Pregnant stripper...not hot.
It's fine actually... I'm pretty sure he had the crookedest weiner in the world anyway.
Like he had it hanging in the wind and you just decided, "nope, I don't think that one's for me." ????
God no! I could just feel it. His clock said it was 8:00 when, clearly, it should have been midnight.
So is chris hansen cool in person? Or is it just awkward while you wait for the cops?
John tries to set me up, and she has 1 arm. I'm a nice guy, but 2 arms is kinda a requirement
you said your puke was red because you were proud to be an american.
on todays agenda: meeting with a life coach then going to the dollar store to buy batteries for my vibrator. clearly im still unemployed.
we are sitting in a kindergarden classroom alone chugging beer. look at our lives. look at our choices.
I put an asterick after the names of people in my phone that I've fucked. Both as a form of bragging, and also so I can actually remember all their names.
I have reached the point in my life where I realized this is what I'm going to do for the rest of my life. Eat, shit , bar, drink, drank, drunk.
I should have slept with you when you were wearing the gorilla suit. I've had dreams about your chest hair. I hope jail wasn't too bad.
She straight up told me, "I don't care if he films as long as he's quiet." You sure you can't find the camera?

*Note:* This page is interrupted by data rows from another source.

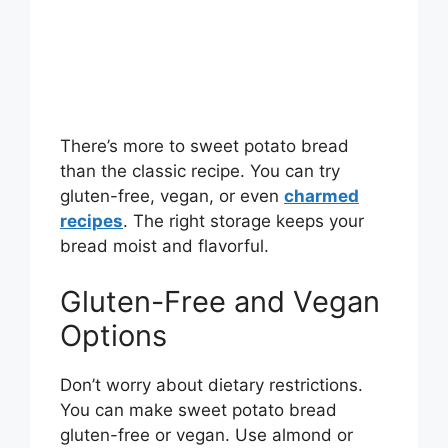
There’s more to sweet potato bread
than the classic recipe. You can try
gluten-free, vegan, or even
charmed
recipes
. The right storage keeps your
bread moist and flavorful.
Gluten-Free and Vegan
Options
Don’t worry about dietary restrictions.
You can make sweet potato bread
gluten-free or vegan. Use almond or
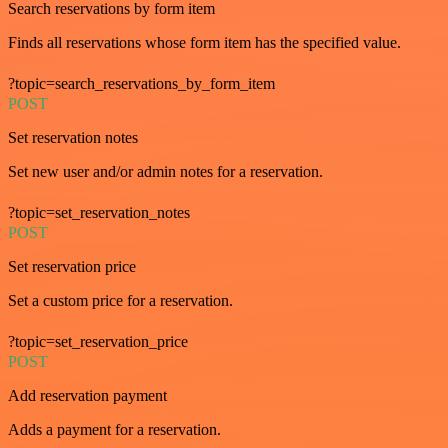
Search reservations by form item
Finds all reservations whose form item has the specified value.
?topic=search_reservations_by_form_item
POST
Set reservation notes
Set new user and/or admin notes for a reservation.
?topic=set_reservation_notes
POST
Set reservation price
Set a custom price for a reservation.
?topic=set_reservation_price
POST
Add reservation payment
Adds a payment for a reservation.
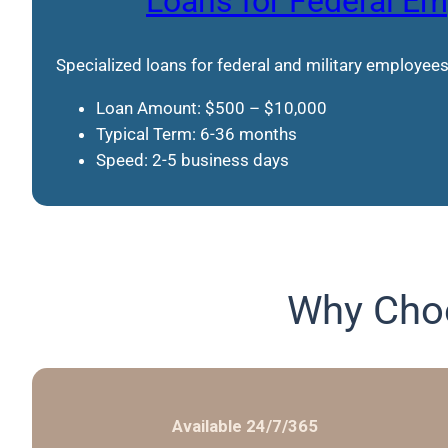
Loans for Federal E
Specialized loans for federal and military employees
Loan Amount: $500 – $10,000
Typical Term: 6-36 months
Speed: 2-5 business days
Why Choo
Available 24/7/365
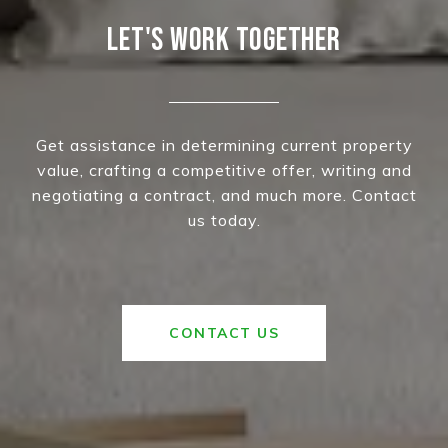
LET'S WORK TOGETHER
Get assistance in determining current property
value, crafting a competitive offer, writing and
negotiating a contract, and much more. Contact
us today.
CONTACT US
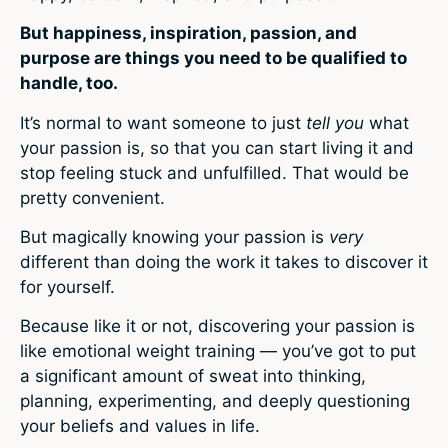
But happiness, inspiration, passion, and
purpose are things you need to be qualified to
handle, too.
It’s normal to want someone to just
tell you
what
your passion is, so that you can start living it and
stop feeling stuck and unfulfilled. That would be
pretty convenient.
But magically knowing your passion is
very
different than doing the work it takes to discover it
for yourself.
Because like it or not, discovering your passion is
like emotional weight training — you’ve got to put
a significant amount of sweat into thinking,
planning, experimenting, and deeply questioning
your beliefs and values in life.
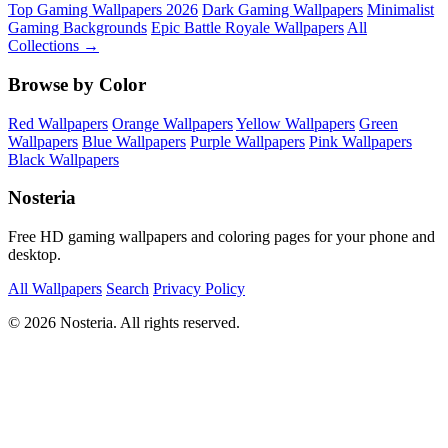
Top Gaming Wallpapers 2026
Dark Gaming Wallpapers
Minimalist
Gaming Backgrounds
Epic Battle Royale Wallpapers
All
Collections →
Browse by Color
Red Wallpapers
Orange Wallpapers
Yellow Wallpapers
Green
Wallpapers
Blue Wallpapers
Purple Wallpapers
Pink Wallpapers
Black Wallpapers
Nosteria
Free HD gaming wallpapers and coloring pages for your phone and
desktop.
All Wallpapers
Search
Privacy Policy
© 2026 Nosteria. All rights reserved.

I just had to beg some random guy to help me climb through your porch window since the door was locked. FYI...i hear you having sex in there. You could of at least taken a break to unlock the damn door. WTF!!!
Hired a new intern today and we have something in common. I blew her boyfriend in high school. Do you think she knows?
I literally JUST MADE IT to the liquor store. I bought a box of wine with the lights off
Ive realized that in order for me to understand math, my professor has to be hot.